Nada como um olhar estrangeiro para nos revelar aquilo que, por costume ou conveniência, nos recusamos a ver. Os integrantes da missão do Comitê Olímpico Internacional que analisaram a candidatura do Rio aos Jogos de 2004 cumpriram um pouco o papel daqueles antigos visitantes que, na época da colônia, passaram por aqui e que até hoje nos ajudam a ver o Brasil.

Chega a ser espantoso que alguns manifestem surpresa com algumas observações negativas feitas no relatório do COI sobre a candidatura carioca. Pelo que dizem os jornais, os autores do documento registraram a festa, o nosso desejo de sediar as Olimpíadas. Mas deixaram claro que boas intenções não bastam – e eles têm justificadas dúvidas sobre nossa vontade de, em sete anos, equacionarmos problemas sociais que, ao longo de quase cinco séculos, vêm sendo .despachados para o fim da fila.

Não se pode acusar os patrocinadores da candidatura de tentarem esconder nossas mazelas: inspirados por Betinho, souberam transformar a desvantagem em um gol que se espera de placa: o miserê crônico não representaria um obstáculo aos Jogos; ao contrário, estes se constituiriam em um grande catalisador de soluções para os nossos problemas. De tão bom, o argumento acabou sendo registrado no tal relatório do COI. Já é meio-gol.

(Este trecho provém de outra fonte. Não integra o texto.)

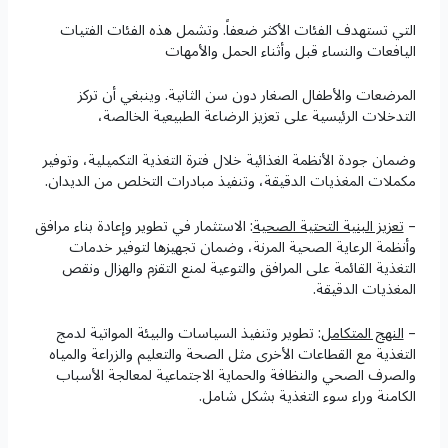
التي تستهدف الفئات الأكثر ضعفاً. وتشمل هذه الفئات الفتيات
اليافعات والنساء قبل وأثناء الحمل والأمهات
المرضعات والأطفال الصغار دون سن الثانية. وينبغي أن تركز
التدخلات الرئيسية على تعزيز الرضاعة الطبيعية الخالصة،
وضمان جودة الأنظمة الغذائية خلال فترة التغذية التكميلية، وتوفير
مكملات المغذيات الدقيقة، وتنفيذ مبادرات التخلص من الديدان.
–
تعزيز البنية التحتية الصحية
: الاستثمار في تطوير وإعادة بناء مرافق
وأنظمة الرعاية الصحية المرنة، وضمان تجهيزها لتوفير خدمات
التغذية القائمة على المرافق والتوعية لمنع التقزم والهزال ونقص
المغذيات الدقيقة.
–
النهج المتكامل
: تطوير وتنفيذ السياسات والبيئة المواتية لدمج
التغذية مع القطاعات الأخرى مثل الصحة والتعليم والزراعة والمياه
والصرف الصحي والنظافة والحماية الاجتماعية لمعالجة الأسباب
الكامنة وراء سوء التغذية بشكل شامل.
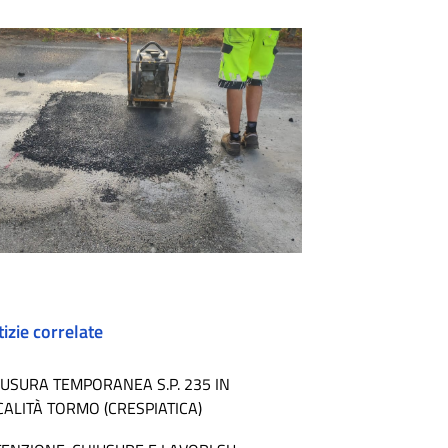
izie correlate
IUSURA TEMPORANEA S.P. 235 IN
CALITÀ TORMO (CRESPIATICA)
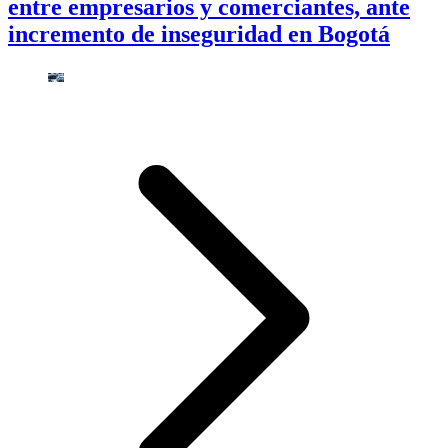
entre empresarios y comerciantes, ante
incremento de inseguridad en Bogotá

Por vias mais ou menos tortas, a argumentação acaba revelando o constrangimento de um país que, em busca dos Jogos, é obrigado a admitir que ainda não se esforçou em oferecer o mínimo de dignidade para a maioria de seus habitantes. O raciocínio de que as Olimpíadas é que acenderão esta chama redentora não deixa de ser uma nova versão para a tese do país do futuro (lembram?); uma conclamação na, linha do “desta vez vai”.

Nisto tudo, porém, há algo a comemorar. De olho nas Olimpíadas, estamos descobrindo o óbvio: que a pobreza, a falta de saneamento básico e de transporte coletivo, a poluição, a criminalidade, o grau de desigualdade social por aqui verificado – enfim, todas estas formas de violência – são incompatíveis com um projeto de uma convivência social mais harmônica e saudável.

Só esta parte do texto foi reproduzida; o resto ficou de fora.